Shazije Gërguri Hasangjekaj: Yes, yes.
Anita Susuri: When did you return? Immediately?
Shazije Gërguri Hasangjekaj: As soon as the war ended, as soon as KFOR came in, I mean, NATO that stabilized the situation, we immediately started working. The hospital functioned normally. Doctors who had left for Skopje and other places returned, and work resumed normally.
Anita Susuri: Until what year, when did you retire?
Shazije Gërguri Hasangjekaj: I retired in 2009, I think. When did the student poisonings happen?
Anita Susuri: Yes, I wanted to ask you about that…
Shazije Gërguri Hasangjekaj: And during that time, the hospital was very busy. I personally wasn’t directly involved, since I worked in a more separate unit, I told you, it was like a lab, but the wards and other departments were very active.
Anita Susuri: Did you witness any cases?
Shazije Gërguri Hasangjekaj: Yes, plenty, even my own son was poisoned. The one who lives upstairs. He was in the gymnasium at the time.
Anita Susuri: How did it all happen?
Shazije Gërguri Hasangjekaj: It was a kind of fainting, like hysteria, some kind of aggressiveness . You couldn’t tell whether it was real or… God knows what they were given, just so they wouldn’t know what they were doing. They weren’t aware of their actions. They screamed, made uncontrollable gestures. It seemed to affect the nervous system, that’s what it looked like. Because when they disturb your mind, that’s more effective, it’s like giving you an illness. Your mind is everything. The children were in a really bad state.
Anita Susuri: And how did you find out that your son was affected? Did the school call you?
Shazije Gërguri Hasangjekaj: No, no. He was in the hospital, and when he came back, he told me. I didn’t let him go out for three or four days, you know, to isolate and mentally calm down. He was young, maybe in the second or third year of high school. But there were many cases. Around 100 a day came to the hospital. I don’t know how the nurses managed to handle it all. Everyone was mobilized. Really, we are good people. In such cases, we don’t care if it’s our child or someone else’s, we just try to help. That’s why we’re an example to the world, but with other things, we still can’t get along (laughs).
Anita Susuri: And how did your son describe it? Did he have any struggles or symptoms?

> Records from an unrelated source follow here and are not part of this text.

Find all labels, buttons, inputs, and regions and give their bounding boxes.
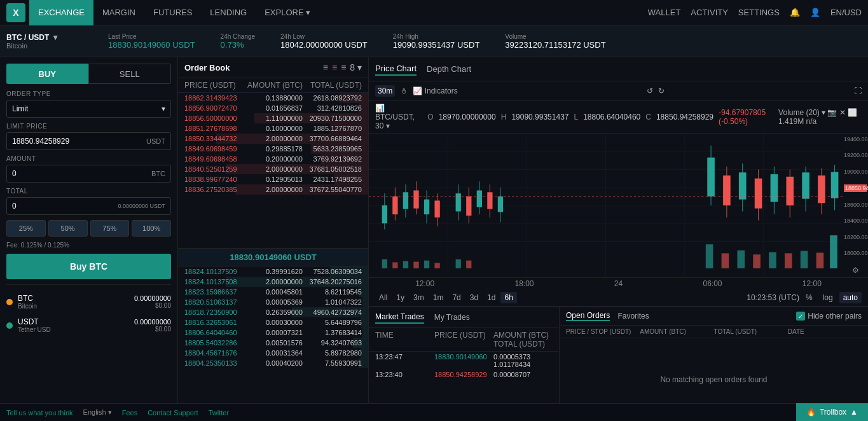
sell-tab[interactable]: SELL: [88, 64, 172, 84]
limit-price-input[interactable]: [7, 133, 141, 149]
ob-bid-row[interactable]: 18824.10137508 2.00000000 37648.20275016: [178, 277, 368, 287]
tp-1y-btn[interactable]: 1y: [392, 292, 408, 303]
ob-ask-row[interactable]: 18851.27678698 0.10000000 1885.12767870: [178, 123, 368, 134]
ob-bid-row[interactable]: 18805.54032286 0.00501576 94.32407693: [178, 338, 368, 348]
nav-exchange[interactable]: EXCHANGE: [29, 0, 93, 25]
pct-75-btn[interactable]: 75%: [90, 220, 130, 237]
ob-list-icon[interactable]: ≡: [332, 62, 337, 72]
ob-bid-row[interactable]: 18820.51063137 0.00005369 1.01047322: [178, 297, 368, 307]
ob-ask-row[interactable]: 18856.90072470 0.01656837 312.42810826: [178, 103, 368, 113]
ob-ask-row[interactable]: 18856.50000000 1.11000000 20930.71500000: [178, 113, 368, 123]
tab-depth-chart[interactable]: Depth Chart: [427, 63, 471, 75]
tp-all-btn[interactable]: All: [375, 292, 391, 303]
amount-input[interactable]: [7, 165, 146, 182]
tp-6h-btn[interactable]: 6h: [500, 292, 516, 303]
hide-other-pairs[interactable]: ✓ Hide other pairs: [796, 312, 862, 321]
ob-ask-row[interactable]: 18849.60698458 0.20000000 3769.92139692: [178, 154, 368, 164]
order-type-label: ORDER TYPE: [6, 90, 171, 97]
ob-menu-icon[interactable]: ≡: [323, 62, 328, 72]
user-icon[interactable]: 👤: [810, 8, 820, 17]
ob-title: Order Book: [184, 63, 319, 72]
footer-twitter[interactable]: Twitter: [209, 409, 229, 417]
ob-ask-row[interactable]: 18840.52501259 2.00000000 37681.05002518: [178, 164, 368, 174]
tab-favorites[interactable]: Favorites: [617, 312, 649, 321]
pct-50-btn[interactable]: 50%: [48, 220, 88, 237]
tp-3d-btn[interactable]: 3d: [466, 292, 482, 303]
svg-rect-36: [723, 176, 731, 205]
ob-size-selector[interactable]: 8 ▾: [350, 62, 362, 72]
tab-price-chart[interactable]: Price Chart: [375, 62, 417, 76]
nav-lending[interactable]: LENDING: [201, 0, 256, 25]
ob-ask-row[interactable]: 18836.27520385 2.00000000 37672.55040770: [178, 184, 368, 195]
pair-selector[interactable]: BTC / USDT ▼ Bitcoin: [6, 33, 83, 50]
tp-7d-btn[interactable]: 7d: [448, 292, 464, 303]
time-axis: 12:00 18:00 24 06:00 12:00: [369, 277, 868, 289]
pct-100-btn[interactable]: 100%: [132, 220, 171, 237]
tab-my-trades[interactable]: My Trades: [434, 312, 470, 323]
ob-bid-row[interactable]: 18804.45671676 0.00031364 5.89782980: [178, 348, 368, 358]
fullscreen-icon[interactable]: ⛶: [854, 86, 862, 95]
svg-rect-66: [801, 251, 808, 268]
trollbox-button[interactable]: 🔥 Trollbox ▲: [796, 403, 868, 421]
nav-activity[interactable]: ACTIVITY: [691, 8, 728, 17]
footer-feedback[interactable]: Tell us what you think: [6, 409, 73, 417]
interval-30m-btn[interactable]: 30m: [375, 85, 395, 97]
nav-futures[interactable]: FUTURES: [144, 0, 201, 25]
trades-list: 13:23:47 18830.90149060 0.000053731.0117…: [369, 352, 559, 380]
limit-price-group: LIMIT PRICE USDT: [6, 123, 171, 150]
candle-type-icon[interactable]: 🕯: [400, 86, 408, 95]
auto-zoom-btn[interactable]: auto: [839, 292, 862, 303]
nav-settings[interactable]: SETTINGS: [738, 8, 780, 17]
tab-market-trades[interactable]: Market Trades: [375, 311, 424, 324]
nav-explore[interactable]: EXPLORE ▾: [256, 0, 319, 25]
ob-bid-row[interactable]: 18816.32653061 0.00030000 5.64489796: [178, 317, 368, 328]
indicators-btn[interactable]: 📈 Indicators: [413, 86, 457, 95]
pair-name: BTC / USDT ▼: [6, 33, 83, 42]
total-input[interactable]: [7, 198, 113, 214]
footer-language[interactable]: English ▾: [83, 408, 112, 417]
nav-wallet[interactable]: WALLET: [648, 8, 681, 17]
notification-icon[interactable]: 🔔: [790, 8, 800, 17]
buy-tab[interactable]: BUY: [6, 64, 88, 84]
ob-ask-row[interactable]: 18838.99677240 0.12905013 2431.17498255: [178, 174, 368, 184]
svg-rect-44: [786, 177, 794, 205]
footer-support[interactable]: Contact Support: [148, 409, 198, 417]
candle-19: [818, 169, 825, 215]
ob-split-icon[interactable]: ≡: [341, 62, 346, 72]
order-type-select[interactable]: Limit ▾: [6, 100, 171, 118]
undo-icon[interactable]: ↺: [647, 86, 653, 95]
redo-icon[interactable]: ↻: [658, 86, 665, 95]
ob-bid-row[interactable]: 18823.15986637 0.00045801 8.62119545: [178, 287, 368, 297]
svg-rect-55: [413, 262, 418, 268]
ob-ask-row[interactable]: 18849.60698459 0.29885178 5633.23859965: [178, 144, 368, 154]
pct-zoom-btn[interactable]: %: [802, 292, 816, 303]
footer-fees[interactable]: Fees: [122, 409, 137, 417]
log-zoom-btn[interactable]: log: [819, 292, 837, 303]
nav-margin[interactable]: MARGIN: [93, 0, 144, 25]
svg-rect-68: [830, 235, 837, 268]
ob-ask-row[interactable]: 18850.33444732 2.00000000 37700.66889464: [178, 134, 368, 144]
ob-ask-row[interactable]: 18862.31439423 0.13880000 2618.08923792: [178, 93, 368, 103]
candle-13: [723, 167, 731, 217]
pct-25-btn[interactable]: 25%: [6, 220, 46, 237]
tp-3m-btn[interactable]: 3m: [410, 292, 428, 303]
svg-rect-32: [498, 197, 503, 212]
nav-right: WALLET ACTIVITY SETTINGS 🔔 👤 EN/USD: [648, 8, 862, 17]
volume-info[interactable]: Volume (20) ▾ 📷 ✕ ⬜ 1.419M n/a: [778, 108, 862, 126]
ob-bid-row[interactable]: 18806.64040460 0.00007321 1.37683414: [178, 328, 368, 338]
tp-1d-btn[interactable]: 1d: [483, 292, 499, 303]
ob-header: Order Book ≡ ≡ ≡ 8 ▾: [178, 57, 368, 78]
svg-rect-57: [434, 263, 439, 268]
ob-bid-row[interactable]: 18824.10137509 0.39991620 7528.06309034: [178, 266, 368, 277]
ob-bid-row[interactable]: 18818.72350900 0.26359000 4960.42732974: [178, 307, 368, 317]
locale-selector[interactable]: EN/USD: [830, 8, 862, 17]
tp-1m-btn[interactable]: 1m: [429, 292, 448, 303]
buy-btc-button[interactable]: Buy BTC: [6, 254, 171, 279]
logo-icon[interactable]: X: [6, 3, 25, 22]
svg-rect-50: [831, 172, 839, 198]
settings-icon[interactable]: ⚙: [844, 266, 867, 275]
tab-open-orders[interactable]: Open Orders: [566, 311, 610, 321]
last-price-value: 18830.90149060 USDT: [108, 40, 195, 50]
hide-pairs-checkbox[interactable]: ✓: [796, 312, 805, 321]
ob-bid-row[interactable]: 18804.25350133 0.00040200 7.55930991: [178, 358, 368, 368]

Shazije Gërguri Hasangjekaj: That, he said he felt unwell and had tremors. There was a lot of shaking. Also vomiting, and, “It felt like psychological distress,” he said, “we were shaking.” They put something in there. They did, because I’ve heard things from younger people… anyway, this isn’t for recording, we’ll talk later. These things aren’t part of everyday conversation.
Anita Susuri: Alright, Ms. Shazije. If there’s anything else you’d like to add at the end, or if you feel like you’ve forgotten something…
Shazije Gërguri Hasangjekaj: Thank you for coming, so the youth can also learn about the past and what people went through. I hope you have success, and greetings, may all the politicians unite.